What you are asked to do >>
Your answer should be the lines of the data below that contain "masificación".

Records from a dataset
----
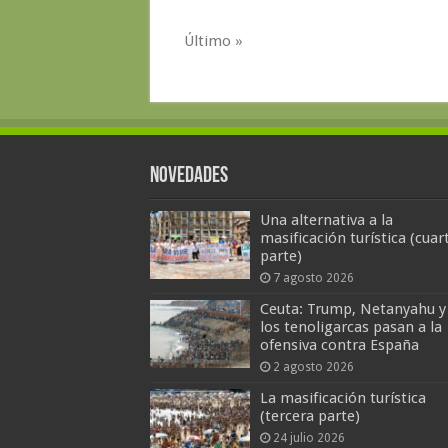
Último »
Novedades
Una alternativa a la
masificación turística (cuar
parte)
7 agosto 2026
Ceuta: Trump, Netanyahu y
los tenoligarcas pasan a la
ofensiva contra España
2 agosto 2026
La masificación turística
(tercera parte)
24 julio 2026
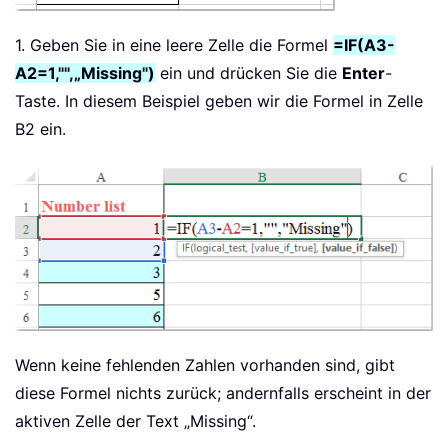
1. Geben Sie in eine leere Zelle die Formel
=IF(A3-
A2=1,"",„Missing")
ein und drücken Sie die
Enter
-
Taste. In diesem Beispiel geben wir die Formel in Zelle
B2 ein.
Wenn keine fehlenden Zahlen vorhanden sind, gibt
diese Formel nichts zurück; andernfalls erscheint in der
aktiven Zelle der Text „Missing“.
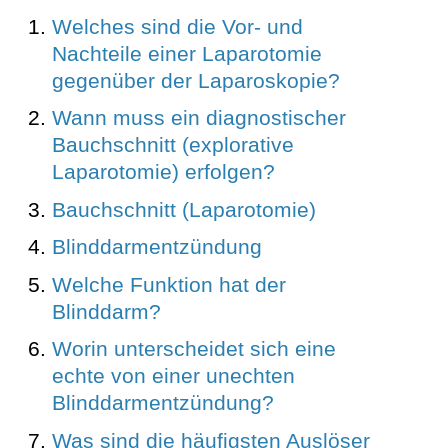
Welches sind die Vor- und
Nachteile einer Laparotomie
gegenüber der Laparoskopie?
Wann muss ein diagnostischer
Bauchschnitt (explorative
Laparotomie) erfolgen?
Bauchschnitt (Laparotomie)
Blinddarmentzündung
Welche Funktion hat der
Blinddarm?
Worin unterscheidet sich eine
echte von einer unechten
Blinddarmentzündung?
Was sind die häufigsten Auslöser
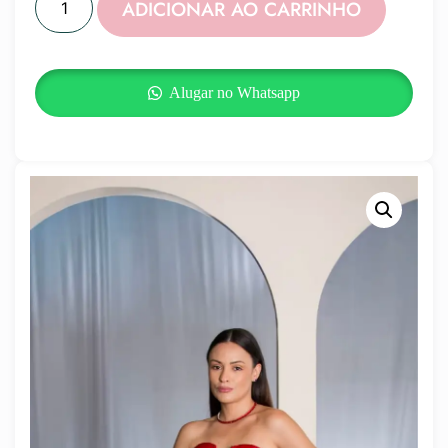
ADICIONAR AO CARRINHO
Alugar no Whatsapp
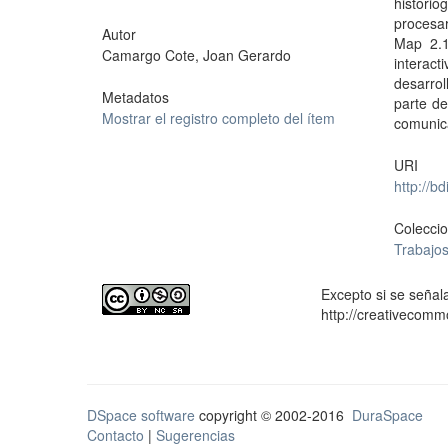
historio
procesar
Autor
Map 2.1
Camargo Cote, Joan Gerardo
interact
desarrol
Metadatos
parte de
Mostrar el registro completo del ítem
comunic
URI
http://b
Colecci
Trabajo
Excepto si se señala
http://creativecomm
DSpace software
copyright © 2002-2016
DuraSpace
Contacto
|
Sugerencias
----
Response for this exercise >>
masificación turística (cuar
La masificación turística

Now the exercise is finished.